East Midlands Ambulance Service says A&E handover times on the up

Phil Milligan
Image caption EMAS' chief executive Phil Milligan claimed the delays cost the organisation £6m last year

East Midlands Ambulance Service says its figures show delays in some of the region's accident and emergency units have more than doubled in a year.

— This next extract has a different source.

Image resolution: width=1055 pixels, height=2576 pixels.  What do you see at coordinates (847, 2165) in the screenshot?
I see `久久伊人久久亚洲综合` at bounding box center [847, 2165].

The government target for ambulance crews to hand patients over to hospitals is 15 minutes.

The figures for Nottingham's hospitals show in the past year to June, on 12,128 occasions it took more than 30 minutes to hand over; an 88% increase.

In Derby there was an 86% increase and in Leicester it was 28%.

Phil Milligan, EMAS' chief executive, said: "It's a growing problem and one we're working together with hospitals and community services to try to reduce."

'Sick patients'

In a statement, a spokesman for Nottingham University Hospitals Trust, said: "We have invested in additional resources ahead of the winter to reduce unnecessary waits and improve the experience for our emergency patients, including those arriving by ambulance at our ED [Emergency Department].

"We have a new Initial Assessment Unit to accelerate clinical handovers and a Rapid Assessment Team to minimise delays when there are peaks in ambulance attendances. "

Leicester's Royal Infirmary (LRI) had almost 6,000 cases which took more than half-an-hour to transfer.

An LRI spokesman said: "Handover times can sometimes be longer than we'd like because of a number of factors including, the number of ambulances arriving within a short space of time and the high number of sick patients already in the Emergency Department."

A Derby Hospitals spokesperson said consultants were now positioned at the front doors of the Royal Derby Hospital's A&E department to assess patients as soon as they arrived.

"Our average length of time for an ambulance turnaround is now 24 minutes.

"The average length of time it takes for a patient to be seen in our emergency department is 17 minutes. We're working hard to bring that down further to meet the target of a 15-minute maximum wait."

EMAS is currently carrying out a consultation into plans to close 53 ambulance stations and open 13 new "superhubs".

The consultation runs until 17 December.